By the value of the total indicator (ΣT) of gas evolution, the value of which is below 1, all tested materials can be used for 33 years, subject to the admissible saturation of materials in terms of composition and intensity of gas evolution during aging.

Based on the provision of GOST 970781 (as amended in 1991), which determines that the gas evolution is also an indicator of the degradation of materials under the influence of climatic factors, the studied materials according to gas evolution toxicity (T criterion, ΣTi, hygiene indicator P) were divided into 4 groups :

- 1 group (P <1) (T criterion from 0.003 to 0.043) PSD with the highest total gas evolution (ΣT), which lasts up to 33 years of ultrashort pulses and, therefore, is most susceptible to temperature-humidity climatic aging (destruction);

- group 2 (P from 1.2 to 10), (T criterion from 0.005 to 0.012) is characterized by a larger total gas release ΣT by 25 years of ultrashort pulses compared with groups 3 and 4;

- Group 3 (P from 11 to 30 (60) (T criterion from 0.0006 to 0.054) is characterized by the preservation of a larger value of the total gas release ΣT by 25 years of ultrashort pulses compared with the 4th group of PSD;

- 4 group (P> 60). In terms of ΣT, the materials are characterized by a decrease in the rate of total gas evolution to a minimum with an increase in the duration of ultrashort pulses, testifying to the resistance of these materials to temperature-humidity climatic aging lasting up to 33 years.
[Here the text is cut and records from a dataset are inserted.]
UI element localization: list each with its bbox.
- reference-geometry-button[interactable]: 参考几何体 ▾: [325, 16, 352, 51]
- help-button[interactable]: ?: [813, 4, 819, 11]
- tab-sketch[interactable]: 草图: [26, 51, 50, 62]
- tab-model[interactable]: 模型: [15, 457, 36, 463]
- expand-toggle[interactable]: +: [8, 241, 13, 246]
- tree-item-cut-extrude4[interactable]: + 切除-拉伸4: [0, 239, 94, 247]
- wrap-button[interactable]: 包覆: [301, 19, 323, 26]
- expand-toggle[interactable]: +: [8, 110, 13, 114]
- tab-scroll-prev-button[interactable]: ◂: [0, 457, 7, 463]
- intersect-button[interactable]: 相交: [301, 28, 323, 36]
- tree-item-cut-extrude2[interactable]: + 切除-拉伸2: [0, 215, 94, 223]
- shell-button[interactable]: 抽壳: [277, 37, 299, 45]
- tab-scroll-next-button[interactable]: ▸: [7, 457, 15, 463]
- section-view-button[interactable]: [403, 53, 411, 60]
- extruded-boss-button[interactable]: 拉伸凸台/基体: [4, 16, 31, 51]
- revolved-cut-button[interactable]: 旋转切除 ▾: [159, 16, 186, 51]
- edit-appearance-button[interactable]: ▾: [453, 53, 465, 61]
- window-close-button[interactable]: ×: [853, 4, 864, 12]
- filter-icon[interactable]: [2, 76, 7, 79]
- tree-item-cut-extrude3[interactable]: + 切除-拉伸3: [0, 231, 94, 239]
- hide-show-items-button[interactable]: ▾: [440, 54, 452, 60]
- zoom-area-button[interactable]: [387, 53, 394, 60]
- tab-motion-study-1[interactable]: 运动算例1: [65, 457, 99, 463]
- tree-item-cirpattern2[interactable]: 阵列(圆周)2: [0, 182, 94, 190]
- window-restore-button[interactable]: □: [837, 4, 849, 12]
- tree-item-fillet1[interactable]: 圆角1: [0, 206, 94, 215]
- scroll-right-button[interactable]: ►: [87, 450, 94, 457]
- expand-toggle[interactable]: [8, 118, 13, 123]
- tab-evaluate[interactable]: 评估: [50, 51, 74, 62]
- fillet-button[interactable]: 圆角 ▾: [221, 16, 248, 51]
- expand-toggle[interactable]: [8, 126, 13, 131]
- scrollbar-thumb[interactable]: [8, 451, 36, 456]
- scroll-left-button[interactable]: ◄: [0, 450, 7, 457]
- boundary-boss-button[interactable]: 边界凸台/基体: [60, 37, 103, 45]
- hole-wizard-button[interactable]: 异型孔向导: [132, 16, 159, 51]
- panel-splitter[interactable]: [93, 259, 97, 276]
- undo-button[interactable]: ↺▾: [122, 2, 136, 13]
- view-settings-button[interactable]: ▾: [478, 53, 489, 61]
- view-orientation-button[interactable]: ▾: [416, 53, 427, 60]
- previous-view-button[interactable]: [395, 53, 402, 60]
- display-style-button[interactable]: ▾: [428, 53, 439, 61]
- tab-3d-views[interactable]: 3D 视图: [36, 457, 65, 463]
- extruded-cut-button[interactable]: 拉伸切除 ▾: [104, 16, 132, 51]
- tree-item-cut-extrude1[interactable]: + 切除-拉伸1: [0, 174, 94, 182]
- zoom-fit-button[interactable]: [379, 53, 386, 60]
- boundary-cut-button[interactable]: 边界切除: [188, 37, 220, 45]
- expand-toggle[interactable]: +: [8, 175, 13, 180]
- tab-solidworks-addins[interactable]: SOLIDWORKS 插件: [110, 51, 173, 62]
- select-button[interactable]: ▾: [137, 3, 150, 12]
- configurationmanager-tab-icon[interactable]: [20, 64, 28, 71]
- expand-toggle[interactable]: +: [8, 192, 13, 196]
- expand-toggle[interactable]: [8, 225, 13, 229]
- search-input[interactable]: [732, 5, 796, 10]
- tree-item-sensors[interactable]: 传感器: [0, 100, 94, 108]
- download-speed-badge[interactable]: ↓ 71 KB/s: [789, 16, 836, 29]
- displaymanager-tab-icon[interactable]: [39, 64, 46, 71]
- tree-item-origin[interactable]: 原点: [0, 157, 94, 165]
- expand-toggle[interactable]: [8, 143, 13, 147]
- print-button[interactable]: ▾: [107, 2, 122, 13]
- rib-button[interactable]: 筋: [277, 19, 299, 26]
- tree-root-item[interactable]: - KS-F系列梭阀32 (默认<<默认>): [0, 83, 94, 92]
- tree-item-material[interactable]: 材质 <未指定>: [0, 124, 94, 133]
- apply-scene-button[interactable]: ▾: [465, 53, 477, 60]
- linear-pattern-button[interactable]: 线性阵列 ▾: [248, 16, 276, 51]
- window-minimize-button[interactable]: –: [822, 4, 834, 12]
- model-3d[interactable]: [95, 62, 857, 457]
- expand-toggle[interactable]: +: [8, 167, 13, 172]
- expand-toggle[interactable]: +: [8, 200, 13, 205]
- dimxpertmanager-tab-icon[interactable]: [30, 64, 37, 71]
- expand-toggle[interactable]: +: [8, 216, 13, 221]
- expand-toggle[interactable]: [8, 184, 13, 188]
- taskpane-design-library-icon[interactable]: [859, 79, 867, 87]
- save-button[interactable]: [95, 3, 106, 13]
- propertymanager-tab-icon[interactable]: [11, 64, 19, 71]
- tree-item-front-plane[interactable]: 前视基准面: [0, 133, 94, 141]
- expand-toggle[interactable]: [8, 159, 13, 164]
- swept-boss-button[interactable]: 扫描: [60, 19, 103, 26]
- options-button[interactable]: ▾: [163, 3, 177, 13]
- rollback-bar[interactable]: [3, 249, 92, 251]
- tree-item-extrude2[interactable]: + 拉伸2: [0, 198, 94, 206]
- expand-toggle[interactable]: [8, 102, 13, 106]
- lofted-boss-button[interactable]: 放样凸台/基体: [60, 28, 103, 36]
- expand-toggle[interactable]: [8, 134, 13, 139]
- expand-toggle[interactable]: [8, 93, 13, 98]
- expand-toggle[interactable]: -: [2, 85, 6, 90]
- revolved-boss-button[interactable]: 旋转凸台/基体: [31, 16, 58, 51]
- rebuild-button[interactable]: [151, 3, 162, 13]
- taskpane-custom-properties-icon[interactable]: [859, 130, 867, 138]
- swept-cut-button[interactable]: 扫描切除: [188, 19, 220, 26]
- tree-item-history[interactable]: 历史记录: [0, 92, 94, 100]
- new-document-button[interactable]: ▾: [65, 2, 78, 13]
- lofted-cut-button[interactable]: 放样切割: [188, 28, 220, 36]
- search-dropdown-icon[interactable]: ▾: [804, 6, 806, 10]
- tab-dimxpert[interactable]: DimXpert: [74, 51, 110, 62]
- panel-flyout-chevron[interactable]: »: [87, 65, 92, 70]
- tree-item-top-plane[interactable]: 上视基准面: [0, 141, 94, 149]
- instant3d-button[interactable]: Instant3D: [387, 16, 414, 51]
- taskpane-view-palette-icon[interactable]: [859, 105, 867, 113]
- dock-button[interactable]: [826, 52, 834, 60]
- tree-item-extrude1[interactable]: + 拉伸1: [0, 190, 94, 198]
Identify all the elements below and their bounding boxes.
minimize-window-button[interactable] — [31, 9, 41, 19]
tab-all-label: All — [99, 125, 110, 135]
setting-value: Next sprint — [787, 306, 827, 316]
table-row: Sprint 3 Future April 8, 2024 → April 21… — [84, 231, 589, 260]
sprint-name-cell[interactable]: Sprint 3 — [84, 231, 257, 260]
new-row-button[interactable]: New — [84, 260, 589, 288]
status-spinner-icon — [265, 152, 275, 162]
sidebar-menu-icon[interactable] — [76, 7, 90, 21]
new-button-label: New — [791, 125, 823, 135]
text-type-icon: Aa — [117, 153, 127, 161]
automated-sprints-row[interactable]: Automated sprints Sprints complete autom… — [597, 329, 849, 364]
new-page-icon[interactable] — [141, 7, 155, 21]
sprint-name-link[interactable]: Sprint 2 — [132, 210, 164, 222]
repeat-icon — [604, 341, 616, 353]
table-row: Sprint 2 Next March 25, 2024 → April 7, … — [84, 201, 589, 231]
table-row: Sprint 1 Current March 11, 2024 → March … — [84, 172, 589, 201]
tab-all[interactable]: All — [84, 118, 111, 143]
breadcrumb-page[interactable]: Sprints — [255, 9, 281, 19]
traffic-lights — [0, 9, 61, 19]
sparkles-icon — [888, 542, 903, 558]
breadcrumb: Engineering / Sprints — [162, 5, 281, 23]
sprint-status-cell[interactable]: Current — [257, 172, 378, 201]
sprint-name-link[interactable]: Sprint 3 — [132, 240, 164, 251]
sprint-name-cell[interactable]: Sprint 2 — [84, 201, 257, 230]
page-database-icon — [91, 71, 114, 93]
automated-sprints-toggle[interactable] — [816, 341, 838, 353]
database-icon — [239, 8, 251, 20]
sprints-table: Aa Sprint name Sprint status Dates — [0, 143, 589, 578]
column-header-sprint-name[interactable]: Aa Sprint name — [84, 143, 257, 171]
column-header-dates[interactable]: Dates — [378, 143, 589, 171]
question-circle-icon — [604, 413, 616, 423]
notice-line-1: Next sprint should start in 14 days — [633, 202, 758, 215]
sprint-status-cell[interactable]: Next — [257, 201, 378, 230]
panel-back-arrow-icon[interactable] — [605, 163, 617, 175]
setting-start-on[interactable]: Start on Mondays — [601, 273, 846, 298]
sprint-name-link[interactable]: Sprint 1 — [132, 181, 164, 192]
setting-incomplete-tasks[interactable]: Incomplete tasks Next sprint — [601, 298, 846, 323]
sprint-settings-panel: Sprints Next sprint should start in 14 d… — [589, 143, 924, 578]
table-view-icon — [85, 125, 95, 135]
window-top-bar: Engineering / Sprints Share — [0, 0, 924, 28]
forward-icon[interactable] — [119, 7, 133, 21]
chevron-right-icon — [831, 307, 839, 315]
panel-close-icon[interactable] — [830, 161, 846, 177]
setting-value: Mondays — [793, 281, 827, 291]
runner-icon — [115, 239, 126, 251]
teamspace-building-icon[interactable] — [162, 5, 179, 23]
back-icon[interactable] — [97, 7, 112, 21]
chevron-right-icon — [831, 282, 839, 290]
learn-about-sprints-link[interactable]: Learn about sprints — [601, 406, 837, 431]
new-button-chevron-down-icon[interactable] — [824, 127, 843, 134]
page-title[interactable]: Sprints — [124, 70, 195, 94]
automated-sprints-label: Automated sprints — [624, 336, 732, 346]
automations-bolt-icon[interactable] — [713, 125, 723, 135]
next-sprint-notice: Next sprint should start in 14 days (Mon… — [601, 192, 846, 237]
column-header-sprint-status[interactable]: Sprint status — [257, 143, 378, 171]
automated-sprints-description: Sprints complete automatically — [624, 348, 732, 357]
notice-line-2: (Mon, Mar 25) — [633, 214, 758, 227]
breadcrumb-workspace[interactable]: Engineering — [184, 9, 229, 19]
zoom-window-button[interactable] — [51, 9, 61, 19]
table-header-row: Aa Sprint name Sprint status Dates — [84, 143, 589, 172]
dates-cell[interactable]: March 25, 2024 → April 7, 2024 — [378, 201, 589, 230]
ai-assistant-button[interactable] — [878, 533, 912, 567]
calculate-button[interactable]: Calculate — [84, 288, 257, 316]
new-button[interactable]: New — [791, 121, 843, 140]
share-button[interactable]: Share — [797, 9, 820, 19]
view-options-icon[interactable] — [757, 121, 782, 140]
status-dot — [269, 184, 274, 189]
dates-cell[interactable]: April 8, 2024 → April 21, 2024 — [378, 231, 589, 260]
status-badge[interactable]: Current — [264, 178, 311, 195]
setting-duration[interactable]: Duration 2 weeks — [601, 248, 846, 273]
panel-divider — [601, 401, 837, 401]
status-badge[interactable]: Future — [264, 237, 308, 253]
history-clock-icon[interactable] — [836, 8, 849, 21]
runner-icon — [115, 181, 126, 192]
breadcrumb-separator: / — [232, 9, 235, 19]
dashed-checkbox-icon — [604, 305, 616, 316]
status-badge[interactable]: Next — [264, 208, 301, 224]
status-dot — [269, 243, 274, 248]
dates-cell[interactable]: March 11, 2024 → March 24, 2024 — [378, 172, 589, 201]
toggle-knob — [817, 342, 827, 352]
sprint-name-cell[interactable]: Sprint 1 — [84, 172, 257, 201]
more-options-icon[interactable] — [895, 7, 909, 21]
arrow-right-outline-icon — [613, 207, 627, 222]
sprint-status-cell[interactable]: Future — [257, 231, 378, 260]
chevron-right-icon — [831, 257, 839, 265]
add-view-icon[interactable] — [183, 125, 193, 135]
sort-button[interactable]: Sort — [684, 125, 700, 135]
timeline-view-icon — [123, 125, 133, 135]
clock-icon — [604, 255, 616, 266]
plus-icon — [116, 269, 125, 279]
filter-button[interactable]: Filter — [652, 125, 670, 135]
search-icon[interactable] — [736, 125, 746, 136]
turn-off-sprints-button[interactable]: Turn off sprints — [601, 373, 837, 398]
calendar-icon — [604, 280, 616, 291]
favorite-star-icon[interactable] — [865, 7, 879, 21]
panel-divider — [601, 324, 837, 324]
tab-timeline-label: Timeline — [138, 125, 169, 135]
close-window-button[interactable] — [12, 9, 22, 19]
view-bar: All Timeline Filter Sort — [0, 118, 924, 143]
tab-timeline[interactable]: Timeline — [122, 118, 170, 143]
Based on experimental data, for the quantitative assessment of changes in the hygienic characteristics of PSD for different periods of ultrashort pulses, the Estimated hygienic indicator P = (ΣTix / ΣTi) / V is proposed, which reflects the change in the toxicity of gas evolution from PSD during destruction (aging) and includes an assessment of the dynamics of toxicity of each substance the composition of the gas evolution of the SPM.

Claims (1)

A method for assessing and predicting the aging (destruction) of polymer materials by the dynamics of the total gas evolution and toxicity of volatile organic compounds (VOCs) migrating from the polymer during aging, detected by chromatography-mass spectrometry, includes preparing samples for artificial climatic aging and detecting volatile organic compounds (VOC) by gas chromatography-mass spectrometry, analysis of the qualitative and quantitative composition of gas evolution from 35 samples of the main class in polymeric materials in the initial and aged states by measuring the composition and concentration of gas evolution components; estimates of the dynamics of toxicity of gas release from each material during aging for each substance migrating from the studied synthetic polymeric materials (PSD), assessment of changes in toxicity by their total gas release ΣT, according to the developed hygiene indicator P = (ΣTisx / ΣTn) / V, which reflects the dynamics of change the toxicity of gas evolution from PSD during aging, where Tisx and Tn are the indicators of the toxicity of gas evolution of each substance in the initial and aged states, respectively, and ΣTisx and ΣTn are the total indicators the toxicity of gas evolution of all synthetic polymer materials included in the sample in the initial and aged states, V is the aging time (year, month) and the subsequent comparison of experimental and calculated values of hygiene indicators.